Jordan sees no hope of discontinuing anytime soon the regular random drug and alcohol screening the FAA conducts. “As the regulations stand, and they’re regulations mandated by law, laws passed by Congress that a regulatory agency such as the FAA cannot change on its own, 10 percent of the safety-related employees of Part 121 and 135 operators have to be regularly but randomly tested for drug use and alcohol influence. In terms of pre-employment, all new hires have to be tested. And there’s nothing in the works to change that.”
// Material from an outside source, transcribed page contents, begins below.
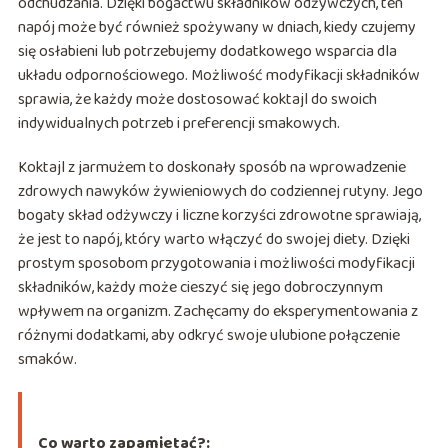
odchudzania. Dzięki bogactwu składników odżywczych, ten
napój może być również spożywany w dniach, kiedy czujemy
się osłabieni lub potrzebujemy dodatkowego wsparcia dla
układu odpornościowego. Możliwość modyfikacji składników
sprawia, że każdy może dostosować koktajl do swoich
indywidualnych potrzeb i preferencji smakowych.
Koktajl z jarmużem to doskonały sposób na wprowadzenie
zdrowych nawyków żywieniowych do codziennej rutyny. Jego
bogaty skład odżywczy i liczne korzyści zdrowotne sprawiają,
że jest to napój, który warto włączyć do swojej diety. Dzięki
prostym sposobom przygotowania i możliwości modyfikacji
składników, każdy może cieszyć się jego dobroczynnym
wpływem na organizm. Zachęcamy do eksperymentowania z
różnymi dodatkami, aby odkryć swoje ulubione połączenie
smaków.
Co warto zapamietać?: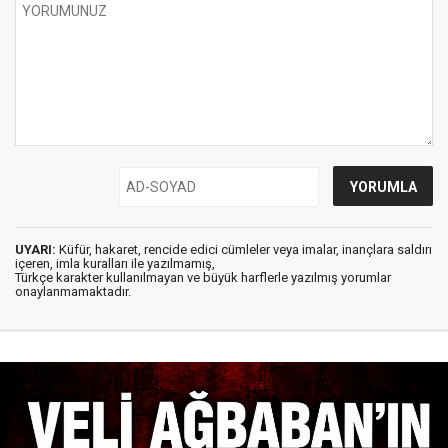
UYARI:
Küfür, hakaret, rencide edici cümleler veya imalar, inançlara saldırı
içeren, imla kuralları ile yazılmamış,
Türkçe karakter kullanılmayan ve büyük harflerle yazılmış yorumlar
onaylanmamaktadır.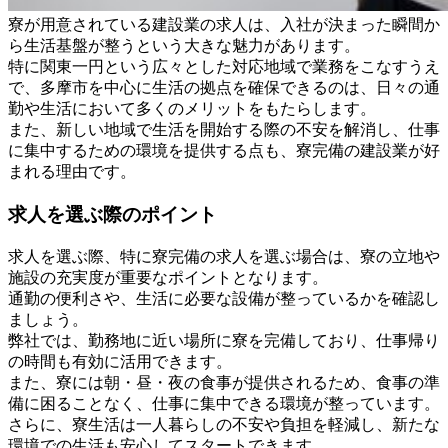
寮が用意されている建設業の求人は、入社が決まった瞬間か
ら生活基盤が整うという大きな魅力があります。
特に関東一円という広々とした対応地域で業務をこなすうえ
で、多摩市を中心に生活の拠点を確保できるのは、日々の通
勤や生活において多くのメリットをもたらします。
また、新しい地域で生活を開始する際の不安を解消し、仕事
に集中するための環境を提供する点も、寮完備の建設業が好
まれる理由です。
求人を選ぶ際のポイント
求人を選ぶ際、特に寮完備の求人を選ぶ場合は、寮の立地や
施設の充実度が重要なポイントとなります。
通勤の便利さや、生活に必要な設備が整っているかを確認し
ましょう。
弊社では、勤務地に近い場所に寮を完備しており、仕事帰り
の時間も有効に活用できます。
また、寮には朝・昼・夜の食事が提供されるため、食事の準
備に困ることなく、仕事に集中できる環境が整っています。
さらに、寮生活は一人暮らしの不安や負担を軽減し、新たな
環境での生活も安心してスタートできます。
But given the relatively low number of positive tests, isn’t the whole program, variously estimated to cost employers close to $500 million a year, an experiment in overkill? “I’ll admit that the number of positives is very low,” conceded Jordan. “Something on the order of less than one percent of those tested show up positive and virtually all of those are pre-employment tests.”
From both statistical and anecdotal data, it seems clear that the general public and aviation professionals in particular are healthier than ever before. Just how much healthier is an area that could stand much more research, but research costs money and that isn’t something aeromedical researchers have much of nowadays.
Suffice it to say that every middle-aged person you see going for a run in the park or an after-work ride on the bike is a vote for a healthier lifestyle and an indication that, as a people, we are taking better care of ourselves than ever before. Judging by the small number of disapproved medicals, it seems safe to conclude that aviators are healthier than ever and seem committed to staying that way.